Des enjeux stratégiques pour Moscou et Pékin

Les discussions prévues lors de cette visite devraient porter sur plusieurs axes stratégiques. D’une part, la coopération économique sera probablement au cœur des échanges, alors que les deux pays cherchent à contourner les sanctions occidentales. D’autre part, la question de la sécurité régionale, notamment en Asie, pourrait être abordée, dans un contexte où les tensions entre la Chine et les États-Unis, ainsi qu’entre la Chine et Taïwan, restent vives.

Selon des observateurs cités par Le Figaro, cette visite pourrait aussi être l’occasion pour Pékin de réaffirmer son soutien à Moscou dans le cadre du conflit en Ukraine. Depuis le début de l’invasion russe en février 2022, la Chine maintient une position ambiguë, officiellement neutre, mais économiquement et diplomatiquement proche de la Russie. Les récentes déclarations du Kremlin, comme le remplacement des gouverneurs de deux régions frontalières de l’Ukraine, illustrent la volonté de Moscou de consolider ses positions sur le terrain.

Un partenariat économique et militaire renforcé

Les relations économiques entre la Russie et la Chine ont connu une croissance significative ces dernières années. Les échanges commerciaux, qui avaient atteint un niveau record en 2024, continuent de se développer malgré les sanctions imposées par l’Occident. Les secteurs de l’énergie, des technologies et de l’agriculture figurent parmi les priorités de cette coopération. Selon des données officielles chinoises, le volume des échanges bilatéraux a dépassé les 200 milliards de dollars en 2025, un chiffre en constante augmentation.

Sur le plan militaire, les deux pays organisent régulièrement des exercices communs, comme les manœuvres « Vostok » en 2022, qui avaient mobilisé des milliers de soldats.
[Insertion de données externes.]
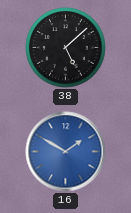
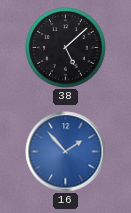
16: 1:50 -> 1:53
Ces démonstrations de force visent à montrer une capacité de coordination accrue entre les armées russe et chinoise, notamment dans le Pacifique et en Arctique. Lors de sa visite de septembre 2025, Poutine avait assisté à une parade militaire à Pékin, un symbole fort de la coopération entre les deux pays.

Et maintenant ?

La visite de Vladimir Poutine devrait donner lieu à la signature de plusieurs accords bilatéraux, notamment dans les domaines de l’énergie et des technologies. Les observateurs s’attendent à ce que les deux dirigeants évoquent également la situation en Ukraine, où la Russie cherche à consolider ses positions, et en Asie, où les tensions persistent autour de Taïwan. Selon des sources diplomatiques citées par Le Figaro, un communiqué commun pourrait être publié à l’issue de la visite, détaillant les engagements pris par les deux pays.
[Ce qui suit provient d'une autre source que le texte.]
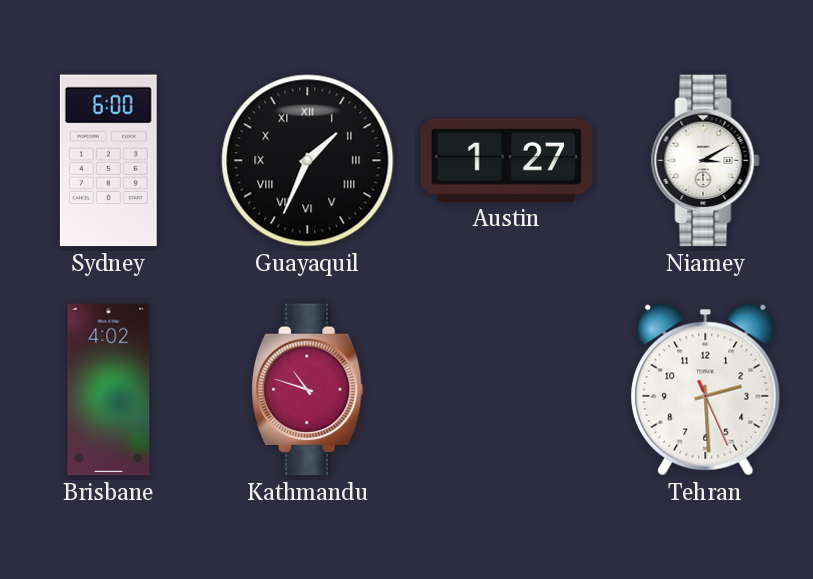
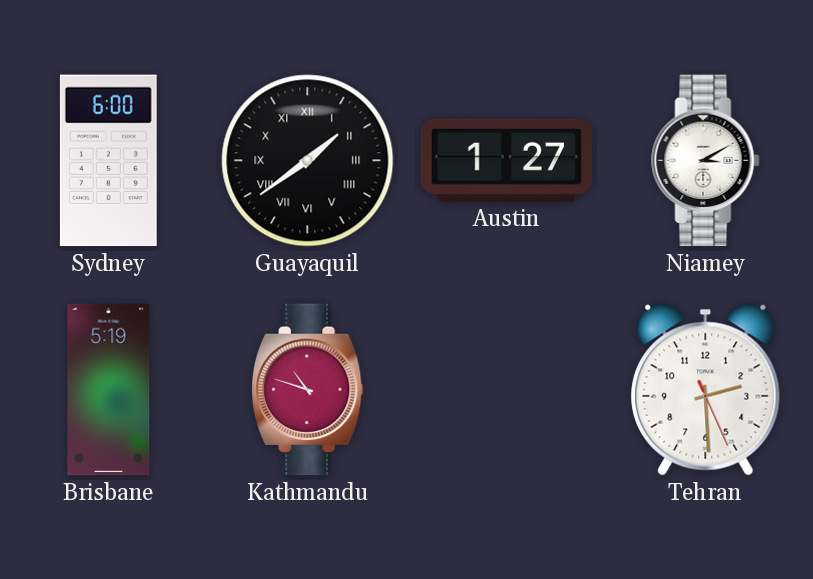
Guayaquil: 1:34 -> 1:39
Brisbane: 4:02 -> 5:19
Cette visite s’inscrit dans une stratégie plus large de Moscou pour diversifier ses partenariats et réduire sa dépendance vis-à-vis de l’Europe. Pour Pékin, il s’agit de renforcer son influence en Eurasie et de montrer que la Chine reste un acteur incontournable sur la scène internationale, malgré les tensions avec les États-Unis et ses alliés. Les prochaines semaines pourraient donc être marquées par une intensification des échanges diplomatiques entre les grandes puissances, dans un contexte où l’équilibre des pouvoirs semble de plus en plus instable.

Selon le Kremlin, les discussions entre Poutine et Xi Jinping devraient porter sur le renforcement du « partenariat global » et de la « coopération stratégique » entre la Russie et la Chine. Les sujets économiques, notamment l’énergie et les technologies, ainsi que les questions de sécurité régionale en Asie, figureront probablement au cœur des échanges. La situation en Ukraine pourrait également être abordée, dans un contexte où la Chine maintient une position de soutien à la Russie malgré son statut officiellement neutre.